In one of the biggest password re-use studies of its kind, an analysis of more than one billion leaked credentials has discovered that one out of every 142 passwords is the classic “123456” string.
The study, carried out last month by computer engineering student Ata Hakçıl, analyzed username and password combinations that leaked online after data breaches at various companies.
These “data dumps” have been around for more than half a decade, and have been piling up as new companies are getting hacked.
The data dumps are easily available online, on sites like GitHub or GitLab, or freely distributed via hacking forums and file-sharing portals.
Over the years, tech companies have been collecting these data dumps. For example, Google, Microsoft, and Apple, have collected leaked credentials to create in-house alert systems that warn users when they’re utilizing a “weak” or “common” password.
Furthermore, the Have I Been Pwned online service also works on top of these leaked data dumps and credentials.
Study results
Last month, Hakçıl, a Turkish student studying at a university in Cyprus, downloaded and analyzed more than one billion leaked credentials.
The main discovery was that the 1,000,000,000+ credentials dataset included only 168,919,919 unique passwords, of which more than 7 million were the “123456” string.
This means that one out of every 142 passwords included in the sample Hakçıl analyzed was the weakest password known today — with the “123456” string being the most commonly reused password online for the past five years in a row, and counting.
In addition, Hakçıl also discovered that the average password length is usually of 9.48 characters, which isn’t good, but isn’t terrible either, as most security experts recommend using passwords as long as possible, and usually in the realm of 16 to 24 characters, or more.
But password length was not the only issue Hakçıl discovered. The Turkish researcher said that password complexity was also a problem, with only 12% of the passwords containing a special character.
In most cases, users chose simplistic passwords such as using only letters (29%) or numbers (13%).
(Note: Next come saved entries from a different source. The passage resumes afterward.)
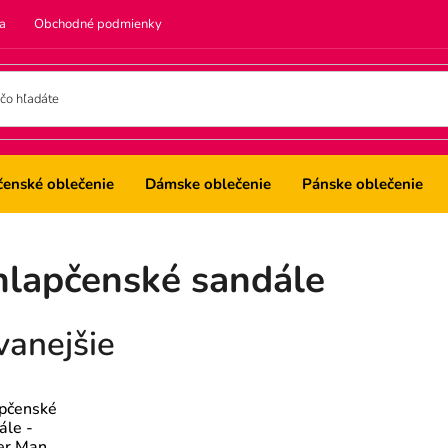
a
Obchodné podmienky
čenské oblečenie
Dámske oblečenie
Pánske oblečenie
hlapčenské sandále
vanejšie
pčenské
ále -
er Man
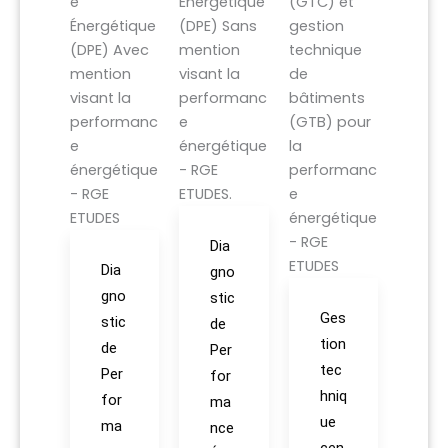
Dia
Dia
gno
gno
stic
Ges
stic
de
tion
de
Per
tec
Per
for
hniq
for
ma
ue
ma
nce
This meant that around 42% of all the passwords included in the 1 billion dataset were vulnerable to quick dictionary attacks that would allow threat actors to gain access to accounts without any effort or technical difficulty.
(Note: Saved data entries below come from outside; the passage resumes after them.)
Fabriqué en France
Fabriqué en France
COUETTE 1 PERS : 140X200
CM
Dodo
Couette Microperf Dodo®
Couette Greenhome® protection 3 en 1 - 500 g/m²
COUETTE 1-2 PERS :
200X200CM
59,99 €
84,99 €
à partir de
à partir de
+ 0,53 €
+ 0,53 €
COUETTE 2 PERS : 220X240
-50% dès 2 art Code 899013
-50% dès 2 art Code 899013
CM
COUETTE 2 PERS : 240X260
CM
The study’s full results are available on GitHub, with a short summary below:
- From 1.000.000.000+ lines of dumps, 257.669.588 were filtered as either corrupt data(gibberish in improper format) or test accounts.
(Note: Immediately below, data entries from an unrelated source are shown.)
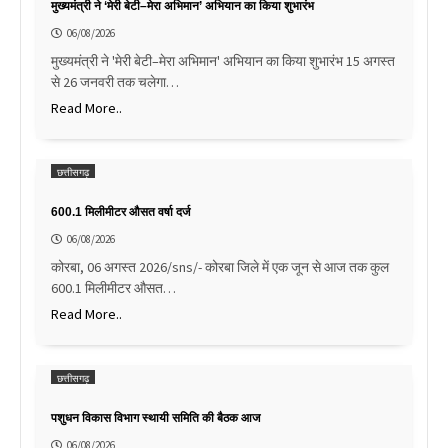
मुख्यमंत्री ने ‘मेरी बेटी–मेरा अभिमान’ अभियान का किया शुभारंभ
06/08/2026
मुख्यमंत्री ने 'मेरी बेटी–मेरा अभिमान' अभियान का किया शुभारंभ 15 अगस्त
से 26 जनवरी तक चलेगा…
Read More..
छत्तीसगढ़
600.1 मिलीमीटर औसत वर्षा दर्ज
06/08/2026
कोरबा, 06 अगस्त 2026/sns/- कोरबा जिले में एक जून से आज तक कुल
600.1 मिलीमीटर औसत…
Read More..
छत्तीसगढ़
पशुधन विकास विभाग स्थायी समिति की बैठक आज
06/08/2026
- 1 Billion credentials boil down to 168.919.919 passwords, and 393.386.953 usernames.
- Most common password is 123456. It covers roughly 0.722% of all the passwords. (Around 7 million times per billion)
- Most common 1000 passwords cover 6.607% of all the passwords.
- With most common 1 million passwords, hit-rate is at 36.28%, and with most common 10 million passwords hit rate is at 54.00%.
- Average password length is 9.4822 characters.
- 12.04% of passwords contain special characters.
- 28.79% of passwords are letters only.
- 26.16% of passwords are lowercase only.
- 13.37% of passwords are numbers only.
- 34.41% of all passwords end with digits, but only 4.522% of all passwords start with digits.